A New Yorker magazine literary jury named My Mother Ruth as among the top ten non-fiction books of 1999. John Bayley, author of Elegy for Iris (about his wife Iris Murdoch) and chairman of the Booker Prize Committee, was similarly impressed. "A remarkable account," Bayley wrote. "What makes this book so gripping is the subtlety with which the mother-daughter relationship is described and the drama of their changing and evolving roles. [They become] remarkable and fully realized characters in their own right, seeming to exist apart from the poignant and predictable course of terminal illness."
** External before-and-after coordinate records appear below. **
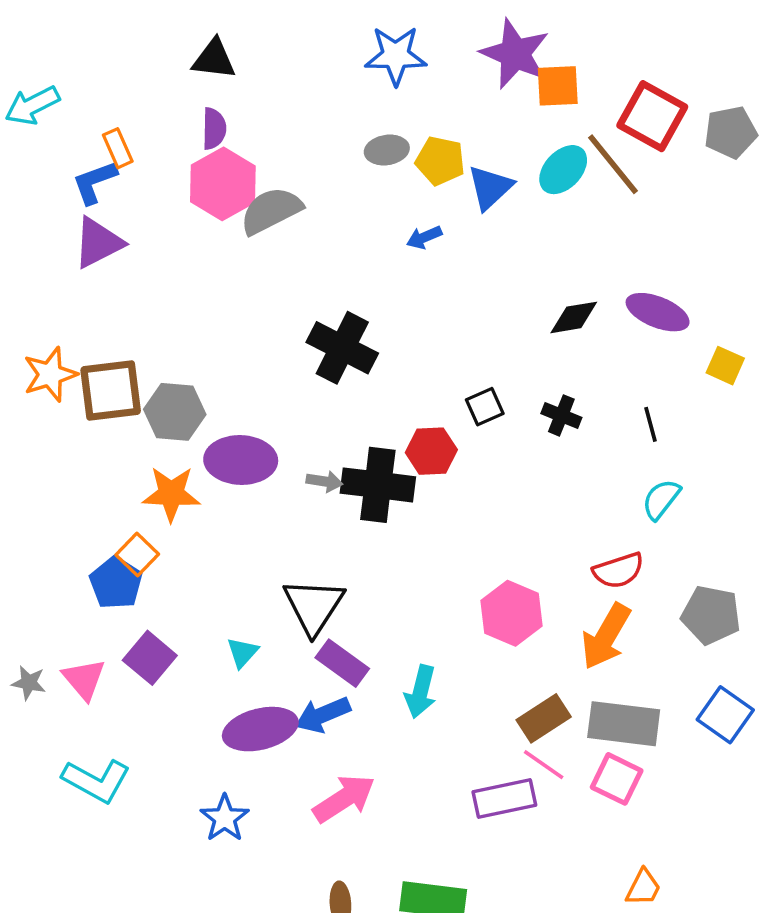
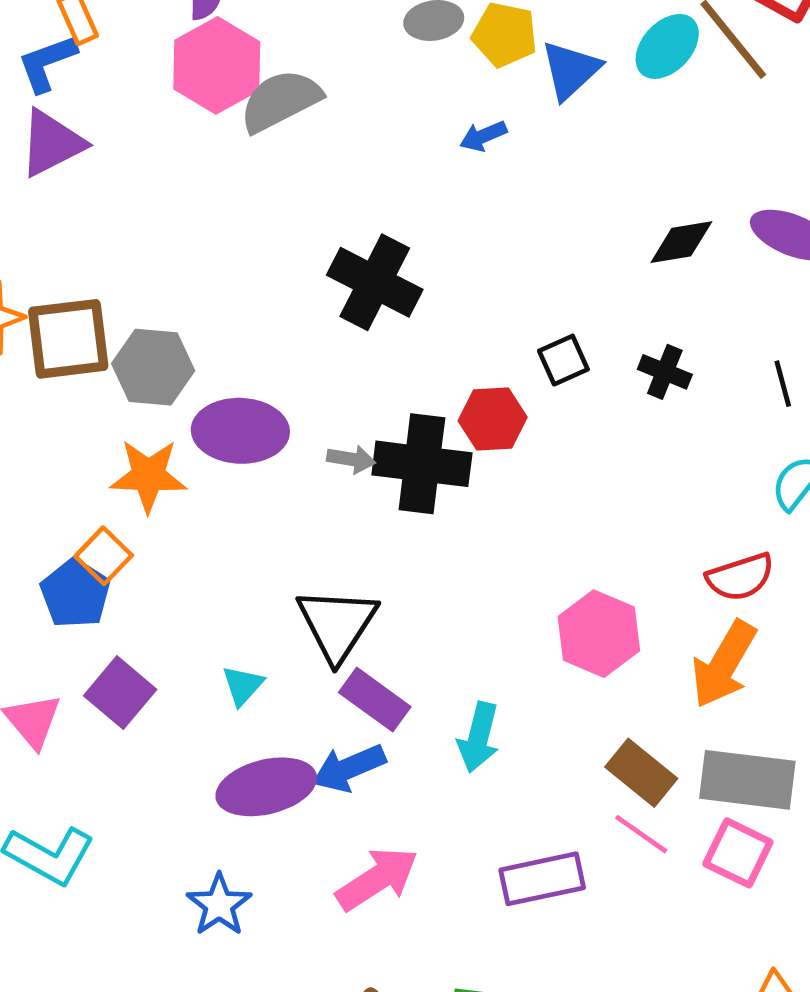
brown rectangle: (544, 718) -> (641, 773), turned 72
purple rectangle: (504, 799) -> (542, 879), moved

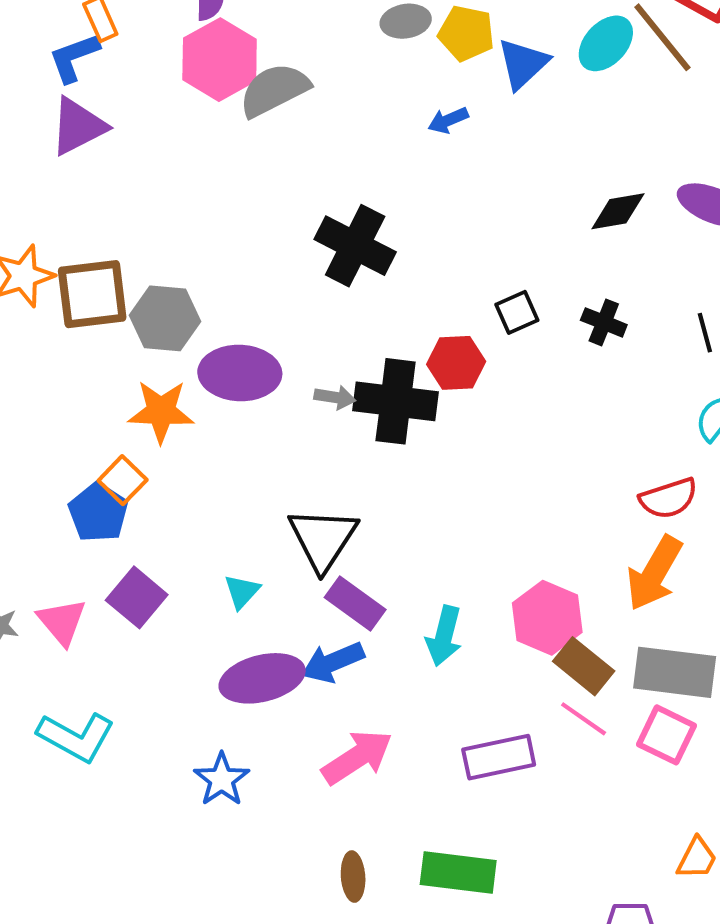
pink hexagon: (599, 634) -> (547, 618), moved

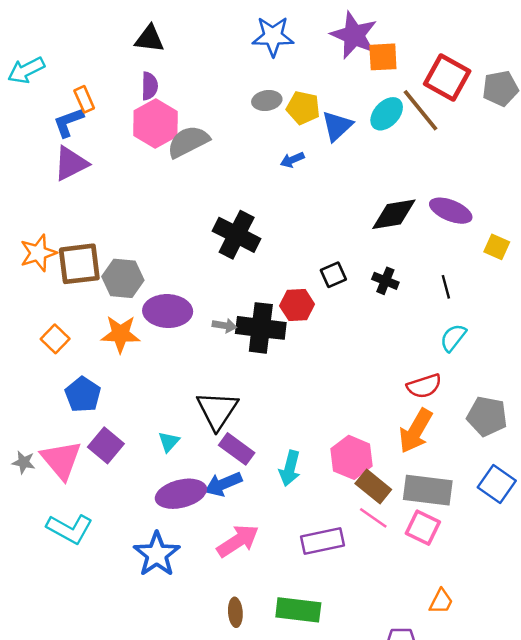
black diamond: (618, 211) -> (394, 214), size x1.4
orange square: (123, 480) -> (55, 339), moved
pink triangle: (62, 622) -> (61, 460), size x1.4
blue star: (222, 779) -> (157, 554), size x1.4

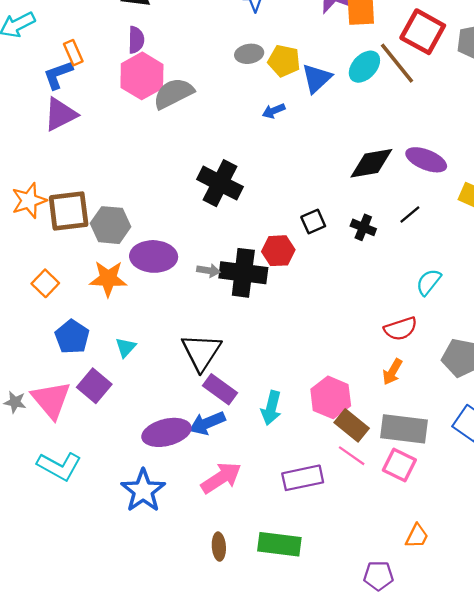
black line: (446, 287) -> (410, 215), moved, turned 65
orange arrow: (416, 431) -> (392, 372), size x0.6
cyan triangle: (169, 442) -> (126, 347), moved

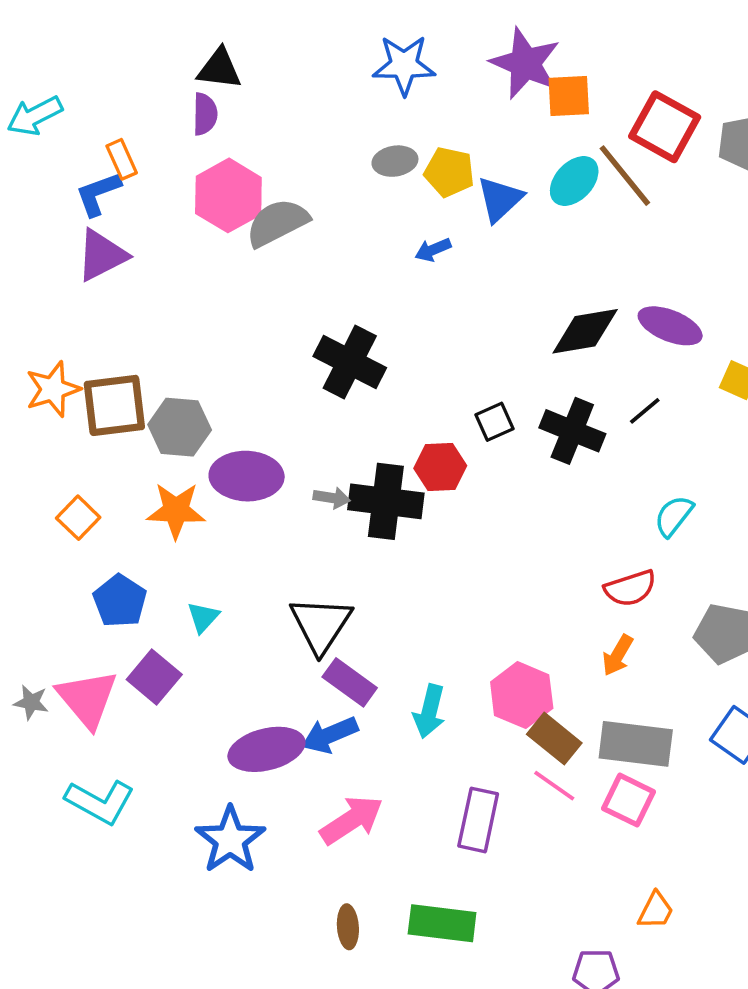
purple semicircle: (136, 40) -> (205, 114), moved
black cross: (363, 227) -> (572, 431), size x1.6
purple rectangle: (303, 478) -> (478, 820), turned -66

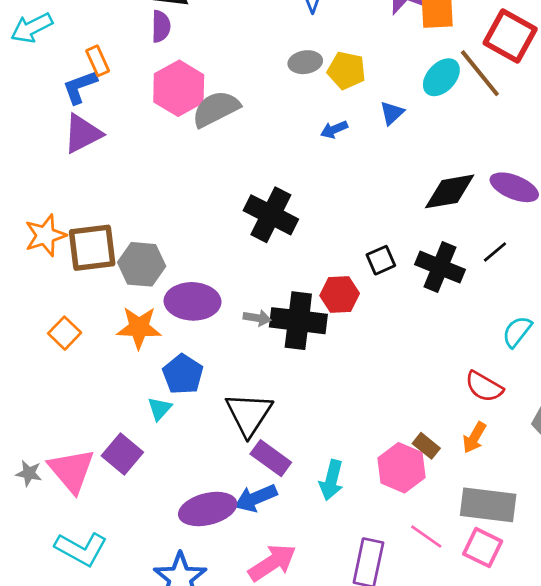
blue triangle: (500, 199) -> (392, 113), moved, size x0.7
red semicircle: (630, 588) -> (484, 387), turned 48
blue pentagon: (120, 601) -> (183, 374), moved
brown rectangle: (554, 739) -> (426, 446), moved, size x0.7

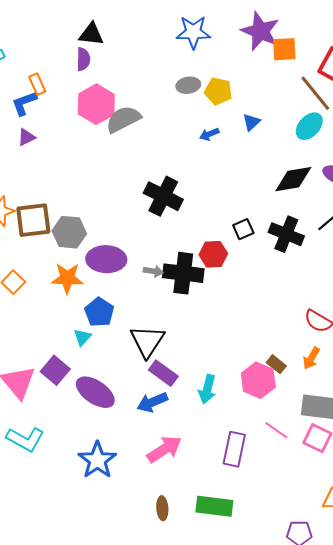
cyan ellipse: (441, 77) -> (309, 126), moved
purple triangle: (82, 134) -> (26, 137), size x0.6
purple ellipse: (208, 509) -> (95, 392), moved, turned 48

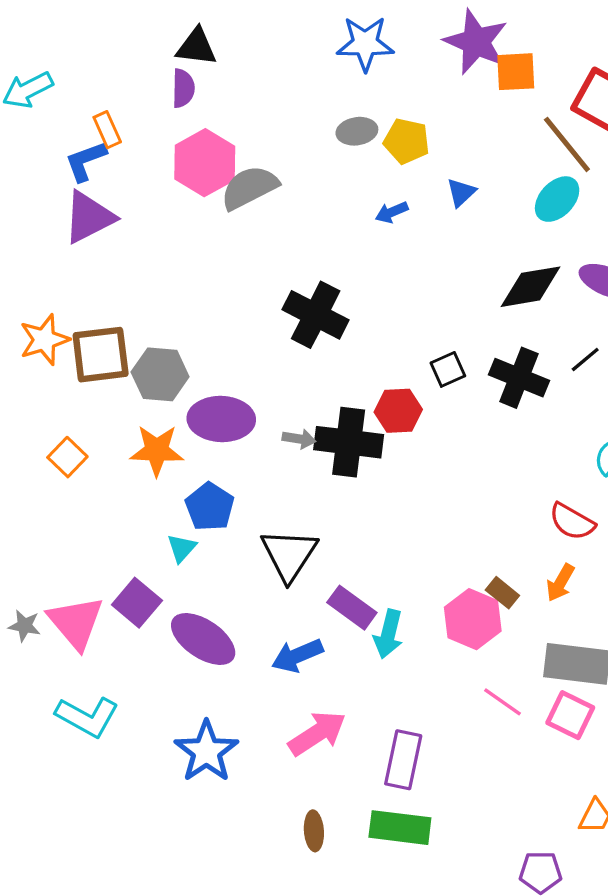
purple triangle: (26, 137) -> (89, 217), size x1.8
purple rectangle: (163, 373) -> (352, 608), moved
purple rectangle: (234, 449) -> (403, 760), moved

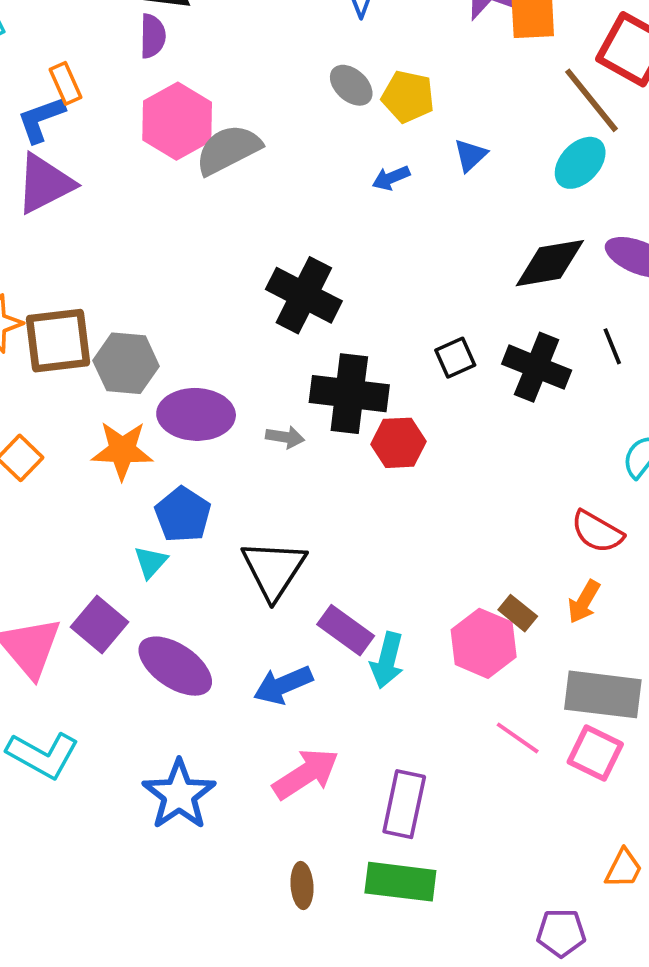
gray ellipse: (357, 131) -> (351, 85), turned 51
black line: (585, 359) -> (612, 346), turned -72
red hexagon: (398, 411) -> (398, 443), moved
black cross: (349, 442) -> (349, 394), moved

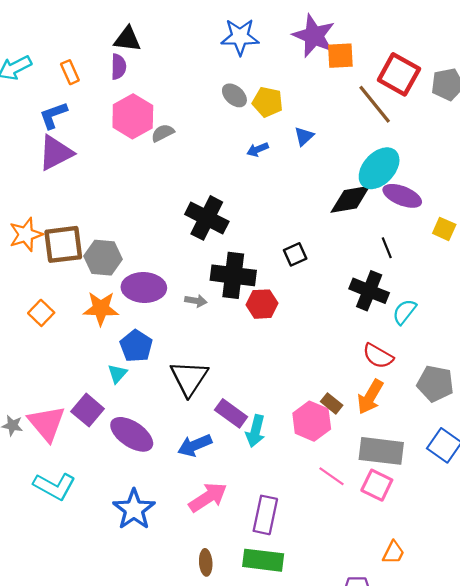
orange rectangle: (66, 83) -> (70, 72), moved
gray semicircle: (228, 150) -> (163, 133), size x0.6
cyan ellipse: (580, 163) -> (379, 168), moved, size x1.4
black cross: (537, 367) -> (369, 291), moved
orange arrow: (584, 602) -> (370, 397), size x1.4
Johnson attended the Northfield School for Girls in Massachusetts and received degrees in journalism at the University of California, Berkeley and Columbia University’s Graduate School of Journalism. She was a news reporter at the Minneapolis Tribune and Congressional Quarterly in Washington, D.C. In New York, Johnson worked as a business and feature writer for Women’s Wear Daily and W and, later, as a news reporter for Life magazine. In 1982, she became an independent contractor and wrote for numerous national publications, including Rolling Stone, the Christian Science Monitor, the Columbia Journalism Review, The Wall Street Journal, Vogue, Town & Country and Vanity Fair. Barely thirty-five, she had just turned down an offer to become a columnist for the Los Angeles Times and was making plans to go to Rwanda to conduct research for a book about Dian Fossey’s murder when she fell ill with M.E. in Los Angeles on March 8, 1986.